## Task instructions:
Read the records beneath this task and copy every line that contains the string "Κλιματικοί".

## The input:
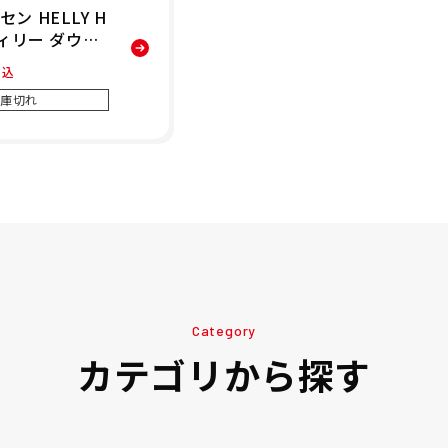
ン HELLY H
フィリー ダウン
ILLY DOWN
税込
 中綿 ジャケット
庫切れ
OG 25FW 秋
Category
カテゴリから探す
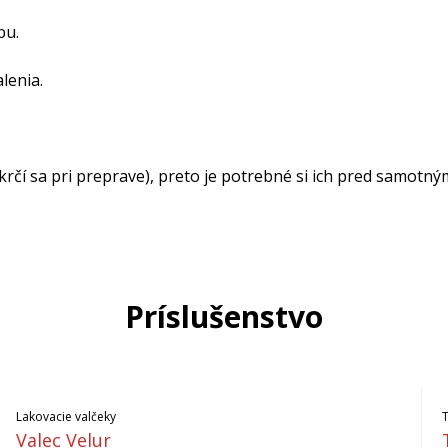
bu.
lenia.
čí sa pri preprave), preto je potrebné si ich pred samotný
Príslušenstvo
Lakovacie valčeky
Valec Velur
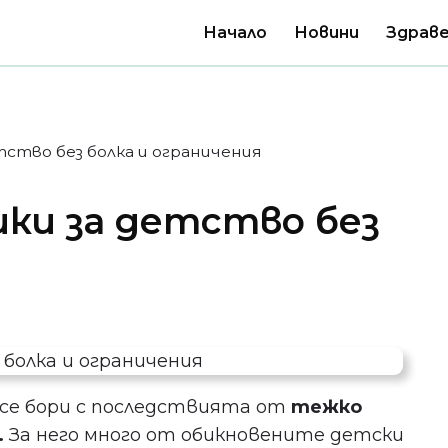
Начало
Новини
Здраве
тство без болка и ограничения
ики за детство без
 се бори с последствията от
тежко
.
За него много от обикновените детски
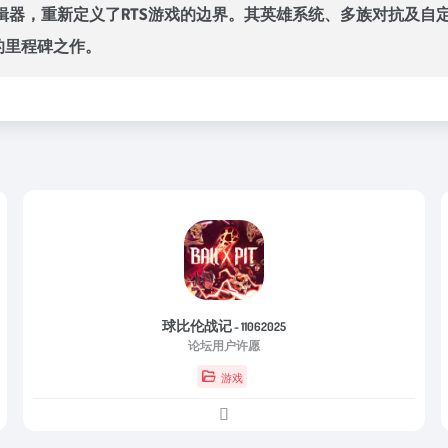
器，重新定义了RTS游戏的边界。其英雄系统、多族对抗及自定
的里程碑之作。
球比伦战记
- 11062025
论坛用户许愿
游戏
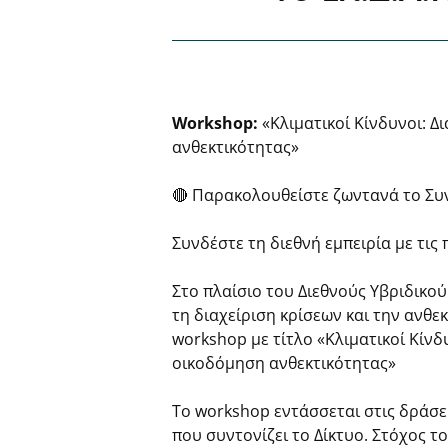
Workshop:
«Κλιματικοί Κίνδυνοι: Δ
ανθεκτικότητας»
🔴 Παρακολουθείστε ζωντανά το Συ
Συνδέστε τη διεθνή εμπειρία με τις
Στο πλαίσιο του Διεθνούς Υβριδικο
τη διαχείριση κρίσεων και την ανθε
workshop με τίτλο «Κλιματικοί Κίνδ
οικοδόμηση ανθεκτικότητας»
Το workshop εντάσσεται στις δράσε
που συντονίζει το Δίκτυο. Στόχος τ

## Answer for this exercise:
«Κλιματικοί Κίνδυνοι: Δ
workshop με τίτλο «Κλιματικοί Κίνδ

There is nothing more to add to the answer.